“陸……陸壓道人?”


    小姑洲畔,徐龍象緊按著肋下傷口,盯著靠近的道人,驚唿了聲。


    一開始他便覺道人神秘,所以才大膽去問,沒想到竟出手救下自己,還是五雷法這般手段。


    畢竟是正經雷法,尋常州郡正一觀能修的也寥寥無幾!


    不太像三元觀門下,起碼沒有飛劍……徐龍象心中暗想,忙忍痛起身,道:“多謝前輩救命之恩!”
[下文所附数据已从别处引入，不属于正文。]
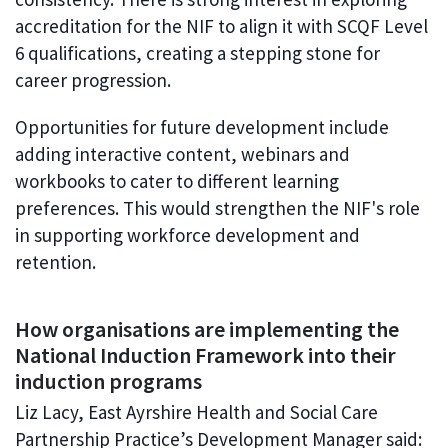
accreditation for the NIF to align it with SCQF Level
6 qualifications, creating a stepping stone for
career progression.
Opportunities for future development include
adding interactive content, webinars and
workbooks to cater to different learning
preferences. This would strengthen the NIF's role
in supporting workforce development and
retention.
How organisations are implementing the
National Induction Framework into their
induction programs
Liz Lacy, East Ayrshire Health and Social Care
Partnership Practice’s Development Manager said:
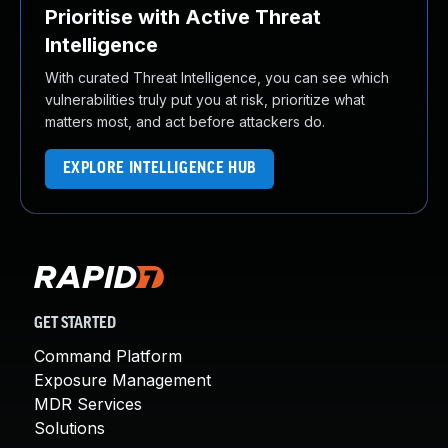
Prioritise with Active Threat
Intelligence
With curated Threat Intelligence, you can see which
vulnerabilities truly put you at risk, prioritize what
matters most, and act before attackers do.
EXPLORE INTELLIGENCE HUB
GET STARTED
Command Platform
Exposure Management
MDR Services
Solutions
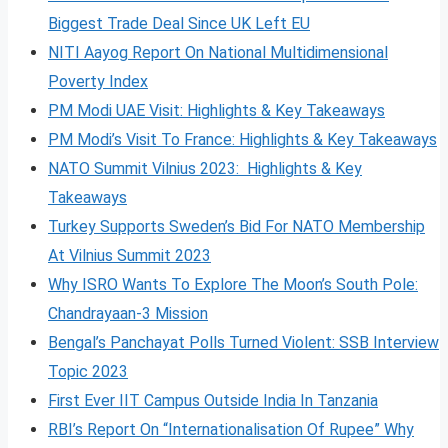
Biggest Trade Deal Since UK Left EU
NITI Aayog Report On National Multidimensional
Poverty Index
PM Modi UAE Visit: Highlights & Key Takeaways
PM Modi’s Visit To France: Highlights & Key Takeaways
NATO Summit Vilnius 2023: Highlights & Key
Takeaways
Turkey Supports Sweden’s Bid For NATO Membership
At Vilnius Summit 2023
Why ISRO Wants To Explore The Moon’s South Pole:
Chandrayaan-3 Mission
Bengal’s Panchayat Polls Turned Violent: SSB Interview
Topic 2023
First Ever IIT Campus Outside India In Tanzania
RBI’s Report On “Internationalisation Of Rupee” Why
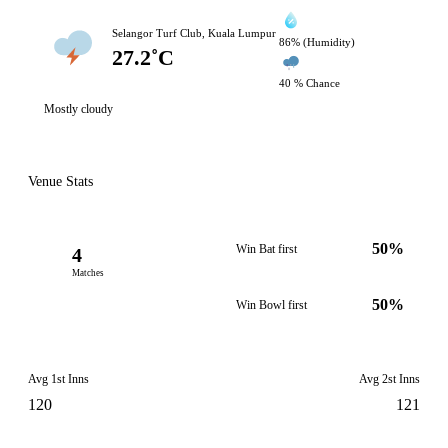
Selangor Turf Club, Kuala Lumpur
86% (Humidity)
27.2˚C
40 % Chance
Mostly cloudy
Venue Stats
50%
Win Bat first
4
Matches
50%
Win Bowl first
Avg 1st Inns
Avg 2st Inns
120
121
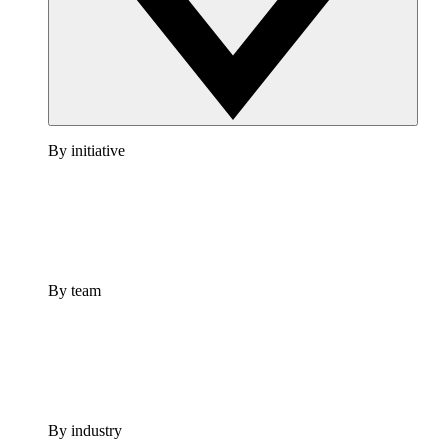
By initiative
By team
By industry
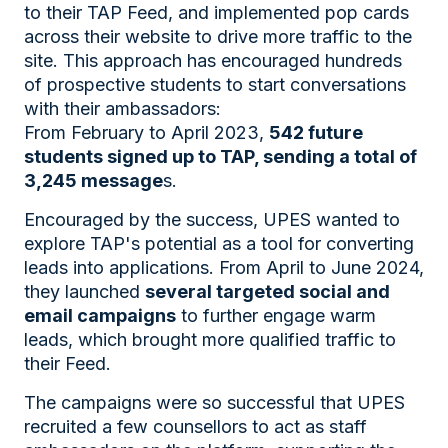
to their TAP Feed, and implemented pop cards
across their website to drive more traffic to the
site. This approach has encouraged hundreds
of prospective students to start conversations
with their ambassadors:
From February to April 2023,
542 future
students signed up to TAP, sending a total of
3,245 message
s.
Encouraged by the success, UPES wanted to
explore TAP's potential as a tool for converting
leads into applications. From April to June 2024,
they launched
several targeted social and
email campaigns
to further engage warm
leads, which brought more qualified traffic to
their Feed.
The campaigns were so successful that UPES
recruited a few counsellors to act as staff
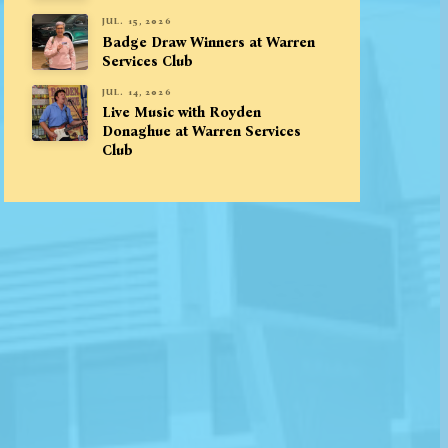
JUL. 15, 2026
Badge Draw Winners at Warren
Services Club
JUL. 14, 2026
Live Music with Royden
Donaghue at Warren Services
Club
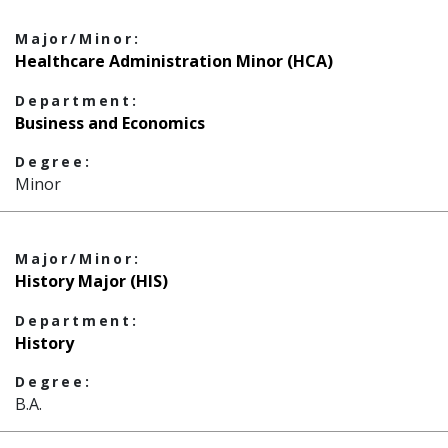
Major/Minor:
Healthcare Administration Minor (HCA)
Department:
Business and Economics
Degree:
Minor
Major/Minor:
History Major (HIS)
Department:
History
Degree:
B.A.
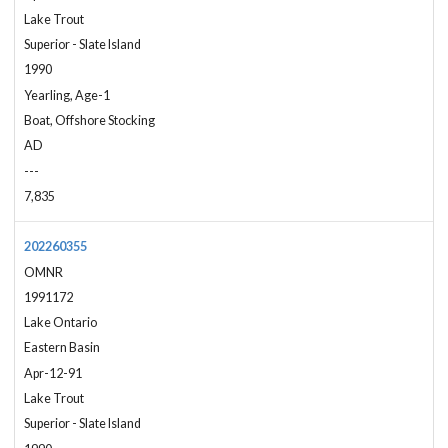
Lake Trout
Superior - Slate Island
1990
Yearling, Age-1
Boat, Offshore Stocking
AD
---
7,835
202260355
OMNR
1991172
Lake Ontario
Eastern Basin
Apr-12-91
Lake Trout
Superior - Slate Island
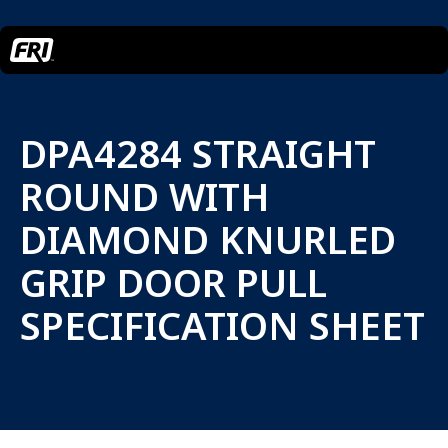
DPA4284 STRAIGHT
ROUND WITH
DIAMOND KNURLED
GRIP DOOR PULL
SPECIFICATION SHEET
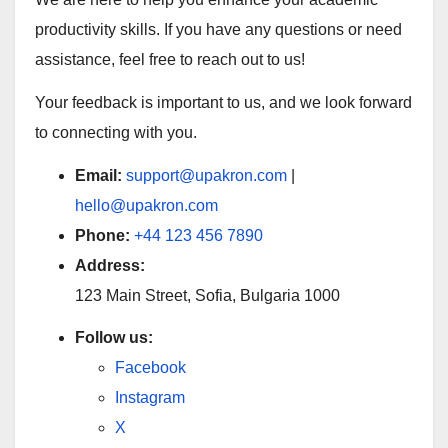
productivity skills. If you have any questions or need
assistance, feel free to reach out to us!
Your feedback is important to us, and we look forward
to connecting with you.
Email:
support@upakron.com
|
hello@upakron.com
Phone:
+44 123 456 7890
Address:
123 Main Street, Sofia, Bulgaria 1000
Follow us:
Facebook
Instagram
X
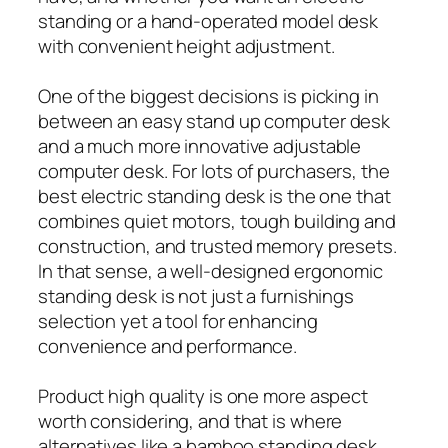
standing or a hand-operated model desk
with convenient height adjustment.
One of the biggest decisions is picking in
between an easy stand up computer desk
and a much more innovative adjustable
computer desk. For lots of purchasers, the
best electric standing desk is the one that
combines quiet motors, tough building and
construction, and trusted memory presets.
In that sense, a well-designed ergonomic
standing desk is not just a furnishings
selection yet a tool for enhancing
convenience and performance.
Product high quality is one more aspect
worth considering, and that is where
alternatives like a bamboo standing desk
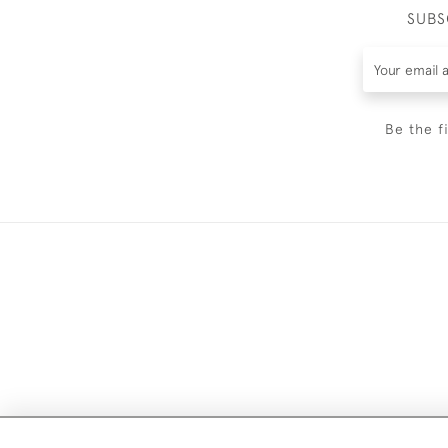
SUBS
Be the f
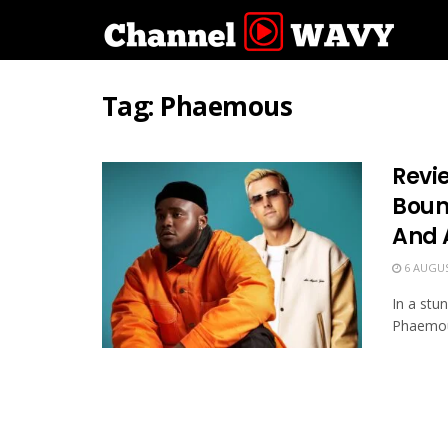
Tag:
Phaemous
Revi
Boun
And 
6 AUGUS
In a stu
Phaemou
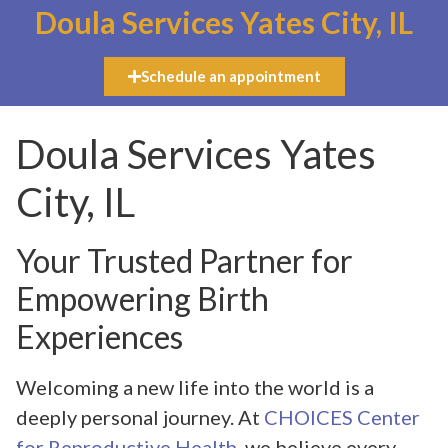
Doula Services Yates City, IL
Schedule an appointment
Doula Services Yates
City, IL
Your Trusted Partner for
Empowering Birth
Experiences
Welcoming a new life into the world is a
deeply personal journey. At
CHOICES Center
for Reproductive Health
, we believe every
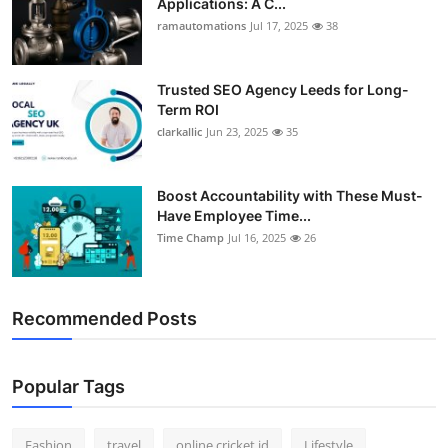
Applications: A C...
ramautomations
Jul 17, 2025
38
Trusted SEO Agency Leeds for Long-
Term ROI
clarkallic
Jun 23, 2025
35
Boost Accountability with These Must-
Have Employee Time...
Time Champ
Jul 16, 2025
26
Recommended Posts
Popular Tags
Fashion
travel
online cricket id
Lifestyle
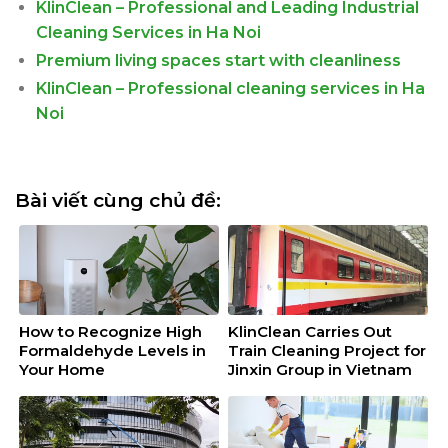
KlinClean – Professional and Leading Industrial
Cleaning Services in Ha Noi
Premium living spaces start with cleanliness
KlinClean – Professional cleaning services in Ha
Noi
Bài viết cùng chủ đề:
How to Recognize High
KlinClean Carries Out
Formaldehyde Levels in
Train Cleaning Project for
Your Home
Jinxin Group in Vietnam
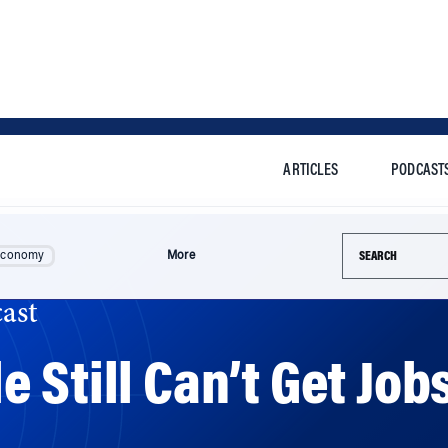
ARTICLES
PODCAST
Search this si
Economy
More
ast
 Still Can’t Get Job
ind qualified applicants for vacancies, they only have 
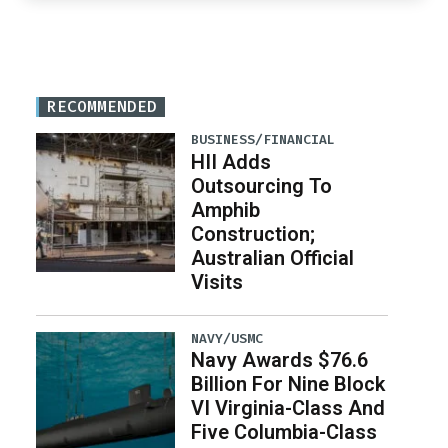
RECOMMENDED
BUSINESS/FINANCIAL
HII Adds
Outsourcing To
Amphib
Construction;
Australian Official
Visits
NAVY/USMC
Navy Awards $76.6
Billion For Nine Block
VI Virginia-Class And
Five Columbia-Class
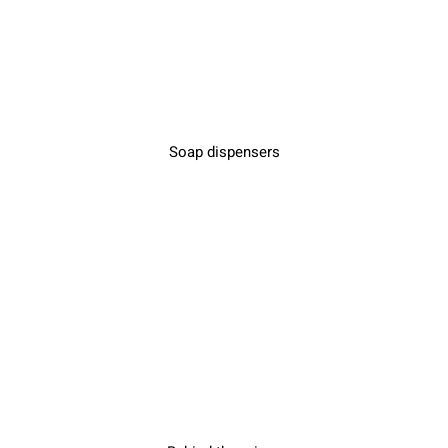
Soap dispensers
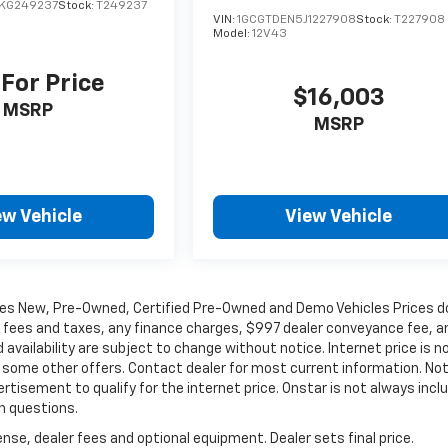
KG249237
Stock:
T249237
VIN:
1GCGTDEN5J1227908
Stock:
T227908
Model:
12V43
 For Price
$16,003
MSRP
MSRP
ew Vehicle
View Vehicle
les New, Pre-Owned, Certified Pre-Owned and Demo Vehicles Prices d
t fees and taxes, any finance charges, $997 dealer conveyance fee, a
 availability are subject to change without notice. Internet price is n
d some other offers. Contact dealer for most current information. No
ertisement to qualify for the internet price. Onstar is not always incl
th questions.
nse, dealer fees and optional equipment. Dealer sets final price.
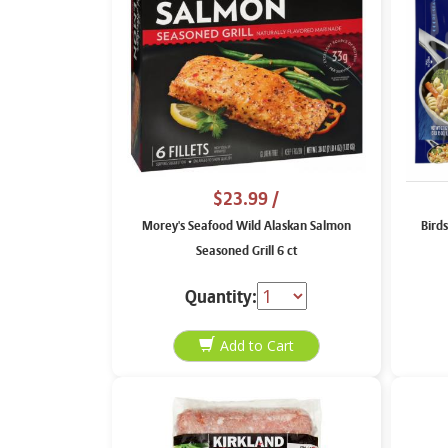
$23.99
/
Morey's Seafood Wild Alaskan Salmon
Birds
Seasoned Grill 6 ct
Quantity:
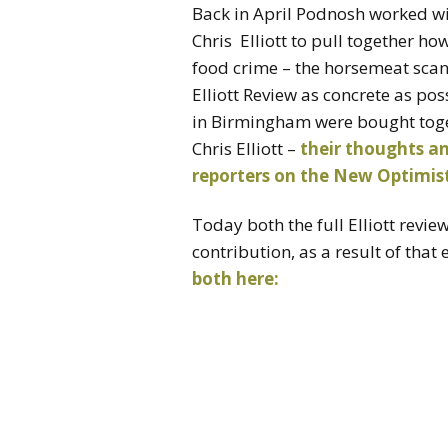
Back in April Podnosh worked w
Chris Elliott to pull together h
food crime – the horsemeat scand
Elliott Review as concrete as pos
in Birmingham were bought toget
Chris Elliott –
their thoughts an
reporters on the New Optimist
Today both the full Elliott revi
contribution, as a result of that
both here:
    微暗月光下,道人黃帔隨風飄動,露出腳底素潔的十方鞋,容貌也越顯出塵,仿佛換了個人似的。


    “前輩?”


    陸安平微不可見地笑了笑,旋即沉吟道:“傷得重不重?”


    “還好——”


    徐龍象悶哼了聲,想起那株茯苓以及正一道人的黃芽丹,便警覺地指了指。


    “不要緊!”


    陸安平瞧出這孩子有些提防,忙柔聲示意,自己並非衝著茯苓、丹藥出手。


    接著,他運轉靈力,封住徐龍象腰眼、肋下幾處經脈,並敷上續血膏。那是金須奴熬煮,還是為治三元觀宗策留下的劍痕。


    “前輩為何助我?”


    徐龍象終於卸下防備,心中卻有不解。


    他自逐出正一觀,小小年紀在周圍墟市尋訪線索,遇過幾次兇險,還險些栽在貪婪的散修手上,很少見這般修行人。


    “你家中是草藥商人,曾經拜入江陵正一觀作道童,爹爹叫徐眠、大哥徐風波,是不是?”


    陸安平暗歎了聲,仔細打量著少年,問道。


    “前輩是怎麽知道?難道是……陰老三說的?”


    徐龍象身軀顫抖,神情尤其激動,幾乎帶上哭腔:“我爹和大哥在哪裏?”


    “死在左道手上,就在太始山中。”


    陸安平不忍道,先前顧忌正一觀追捕,刻意避開江陵城,連累這孩子跌跌撞撞,一直蒙在鼓裏。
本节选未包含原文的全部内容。